What surprises me about those two incidents is not my sense of moral outrage but my lack thereof. For me, being a vegetarian is not a political statement. It is not a battle where I lecture others about how they are besmirching their bodies by eating meat. I don't seek to convert others to vegetarianism. I just want to be left alone to practice my own. What is the point of preaching vegetarianism in a country where McDonald's and Burger King are ubiquitous? And what leg do I have to stand on when other Hindus I know are themselves eating beef?

Sometimes, I wonder if I am being too passive. After all, the Hindu religion states that eating beef is a sin. The Rig Veda venerates the cow as representing the maternal aspect of the earth, since it is the source of milk, ghee, butter, and yogurt, essential elements of a Hindu meal. In Indian villages, cows are an integral part of a Hindu household and frequently roam around fenced backyards. They are given a sacred place in rituals and ceremonies. Both Hinduism and Jainism--two religions that originated in India--venerate herbivorous animals, which seek nothing more than hay or grass, in exchange for which they give us everything they produce.
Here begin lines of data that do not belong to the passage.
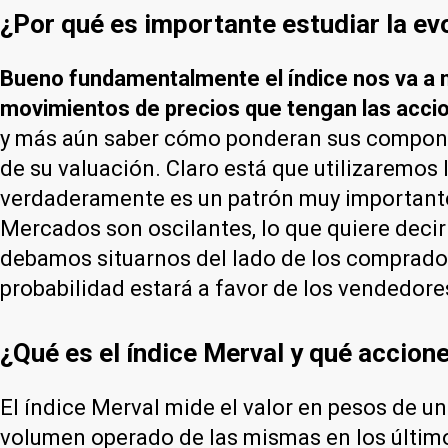
¿Por qué es importante estudiar la evo
Bueno fundamentalmente el índice nos va a
movimientos de precios que tengan las acci
y más aún saber cómo ponderan sus componen
de su valuación. Claro está que utilizaremo
verdaderamente es un patrón muy importante 
Mercados son oscilantes, lo que quiere deci
debamos situarnos del lado de los compradore
probabilidad estará a favor de los vendedore
¿Qué es el índice Merval y qué accione
El índice Merval mide el valor en pesos de u
volumen operado de las mismas en los último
When I read stories from Hindu mythology to my daughter, I think I ought to stand on my soapbox and tell the world to treat every living thing with respect. I tell myself to be more assertive and vocal about my beliefs, even if I am in a minority. But preaching is harder than practicing. Part of the reason is that Hinduism, like Judaism, doesn't seek to convert or proselytize. For me to tell my Hindu friends that they are sinners because they eat beef is an anathema. It is a level of evangelism that I haven't yet found the courage or desire to indulge in.

So for now, I won't flip burgers because I don't need the money anymore. I won't dine at steakhouses, even if I am invited, because the smell grosses me out. I will not step into fish markets because the beady eyes of dead fish make me want to retch. I may even write a column espousing vegetarianism. But for me to assume a mantle of moral rectitude simply because I don't eat meat involves taking ownership of something that goes beyond a food preference and accepting how intertwined it is with my worldview and value system. It involves, in a sense, coming out of the closet. For that, I am not ready. Yet.